*Data*.
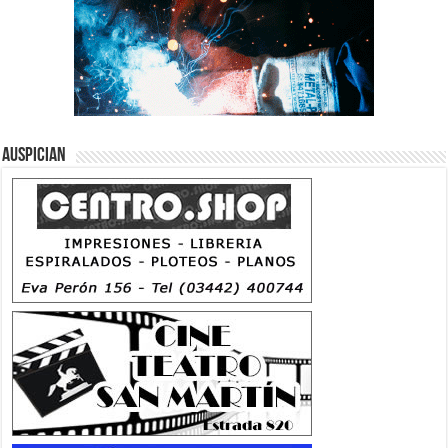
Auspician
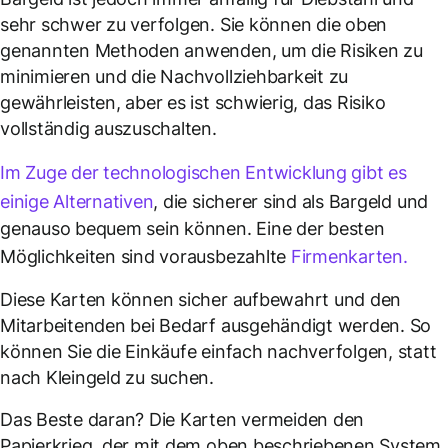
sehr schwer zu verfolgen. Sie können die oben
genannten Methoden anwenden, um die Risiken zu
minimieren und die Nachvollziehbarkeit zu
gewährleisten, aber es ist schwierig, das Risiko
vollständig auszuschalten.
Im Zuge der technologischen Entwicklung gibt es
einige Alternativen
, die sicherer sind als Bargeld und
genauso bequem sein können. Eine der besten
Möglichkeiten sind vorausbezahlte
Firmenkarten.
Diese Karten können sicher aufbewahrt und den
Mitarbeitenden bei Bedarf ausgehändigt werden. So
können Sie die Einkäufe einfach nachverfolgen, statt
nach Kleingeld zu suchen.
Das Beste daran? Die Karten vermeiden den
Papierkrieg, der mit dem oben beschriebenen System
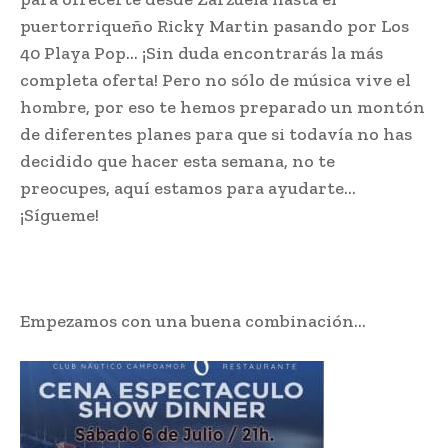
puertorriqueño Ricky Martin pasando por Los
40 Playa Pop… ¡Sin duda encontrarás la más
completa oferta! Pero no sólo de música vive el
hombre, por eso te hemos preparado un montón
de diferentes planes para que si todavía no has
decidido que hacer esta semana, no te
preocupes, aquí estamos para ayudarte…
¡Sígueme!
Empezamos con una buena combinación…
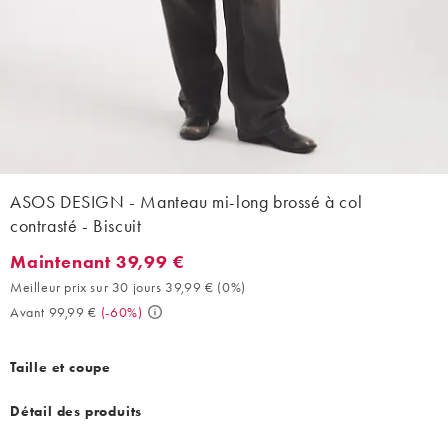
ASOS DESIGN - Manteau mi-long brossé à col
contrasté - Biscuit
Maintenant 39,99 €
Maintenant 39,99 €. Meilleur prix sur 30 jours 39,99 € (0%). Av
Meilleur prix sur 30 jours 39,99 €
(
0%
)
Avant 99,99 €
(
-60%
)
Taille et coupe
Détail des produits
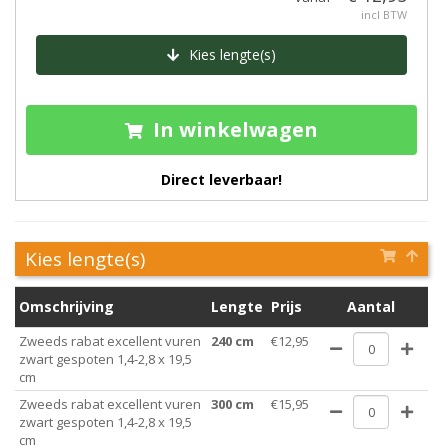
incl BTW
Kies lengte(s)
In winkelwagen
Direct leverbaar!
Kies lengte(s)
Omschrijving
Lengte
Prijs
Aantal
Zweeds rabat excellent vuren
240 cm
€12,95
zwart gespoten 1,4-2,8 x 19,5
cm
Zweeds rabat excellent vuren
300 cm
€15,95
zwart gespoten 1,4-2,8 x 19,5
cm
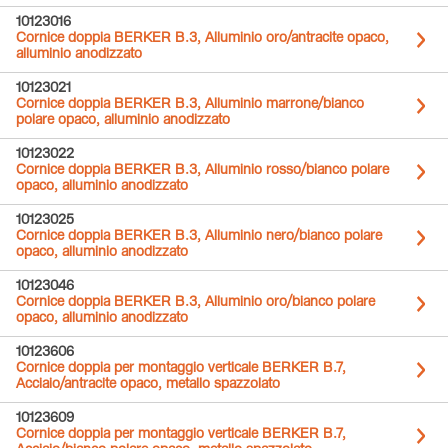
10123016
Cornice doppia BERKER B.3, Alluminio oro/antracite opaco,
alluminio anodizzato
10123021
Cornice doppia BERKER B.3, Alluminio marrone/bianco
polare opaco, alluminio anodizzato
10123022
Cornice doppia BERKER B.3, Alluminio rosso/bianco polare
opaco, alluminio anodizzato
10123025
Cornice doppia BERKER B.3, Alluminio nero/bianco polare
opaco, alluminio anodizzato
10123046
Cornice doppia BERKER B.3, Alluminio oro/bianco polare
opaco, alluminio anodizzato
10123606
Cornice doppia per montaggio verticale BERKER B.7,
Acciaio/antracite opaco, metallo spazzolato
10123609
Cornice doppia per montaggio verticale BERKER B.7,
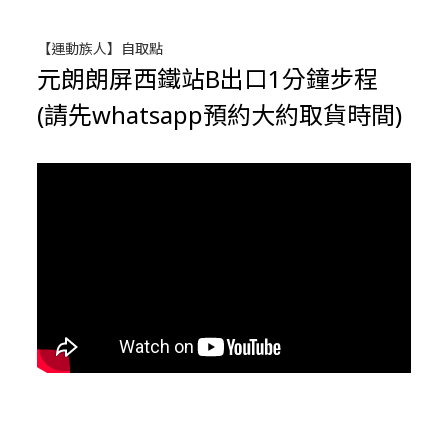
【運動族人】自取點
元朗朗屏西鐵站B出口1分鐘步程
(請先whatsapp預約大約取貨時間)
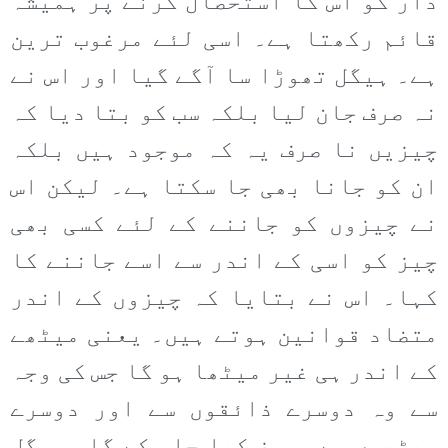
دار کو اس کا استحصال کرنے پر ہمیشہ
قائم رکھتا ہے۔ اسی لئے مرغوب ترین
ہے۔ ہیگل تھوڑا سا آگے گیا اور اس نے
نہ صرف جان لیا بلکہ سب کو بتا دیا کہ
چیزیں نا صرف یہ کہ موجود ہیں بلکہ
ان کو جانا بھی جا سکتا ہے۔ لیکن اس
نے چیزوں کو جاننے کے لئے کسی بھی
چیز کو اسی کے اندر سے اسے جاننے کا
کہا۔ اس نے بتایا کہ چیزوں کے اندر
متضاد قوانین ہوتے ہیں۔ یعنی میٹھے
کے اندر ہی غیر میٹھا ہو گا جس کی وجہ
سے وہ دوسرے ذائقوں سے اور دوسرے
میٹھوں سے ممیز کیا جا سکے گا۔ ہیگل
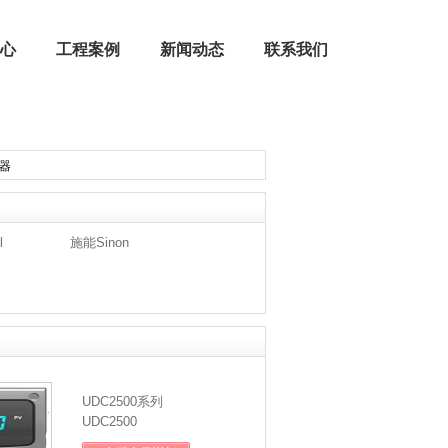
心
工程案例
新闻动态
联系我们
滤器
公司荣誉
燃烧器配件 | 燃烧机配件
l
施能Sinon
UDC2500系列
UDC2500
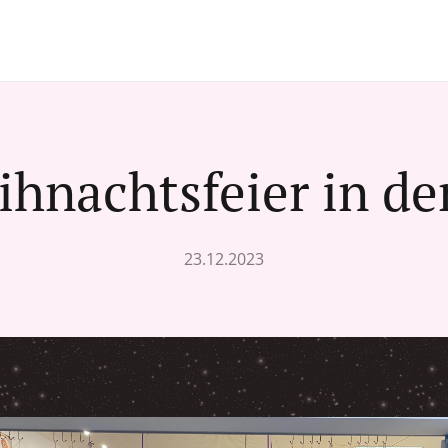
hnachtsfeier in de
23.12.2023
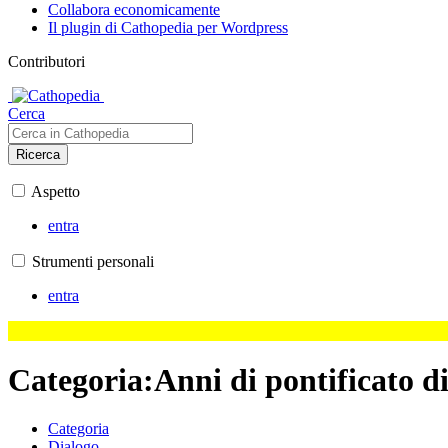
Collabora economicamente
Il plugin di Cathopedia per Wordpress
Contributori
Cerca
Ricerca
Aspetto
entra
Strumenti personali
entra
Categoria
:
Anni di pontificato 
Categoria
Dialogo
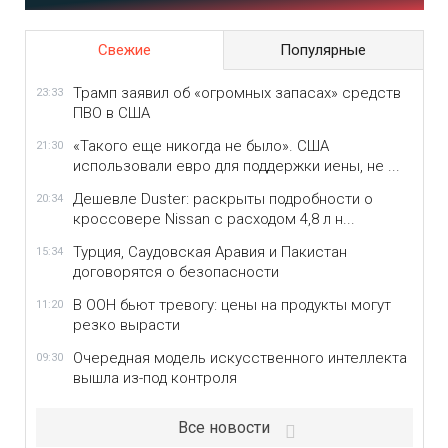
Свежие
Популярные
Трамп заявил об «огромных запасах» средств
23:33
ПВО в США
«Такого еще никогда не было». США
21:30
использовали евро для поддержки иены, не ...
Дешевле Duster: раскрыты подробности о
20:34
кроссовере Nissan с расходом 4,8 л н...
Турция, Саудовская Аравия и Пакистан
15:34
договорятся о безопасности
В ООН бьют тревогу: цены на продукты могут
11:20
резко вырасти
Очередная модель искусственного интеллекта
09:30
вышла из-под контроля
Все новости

*Task description*.
If a line in the records includes the string "Maintenant", copy it.

*Answer to the problem*.
Maintenant 39,99 €
Maintenant 39,99 €. Meilleur prix sur 30 jours 39,99 € (0%). Av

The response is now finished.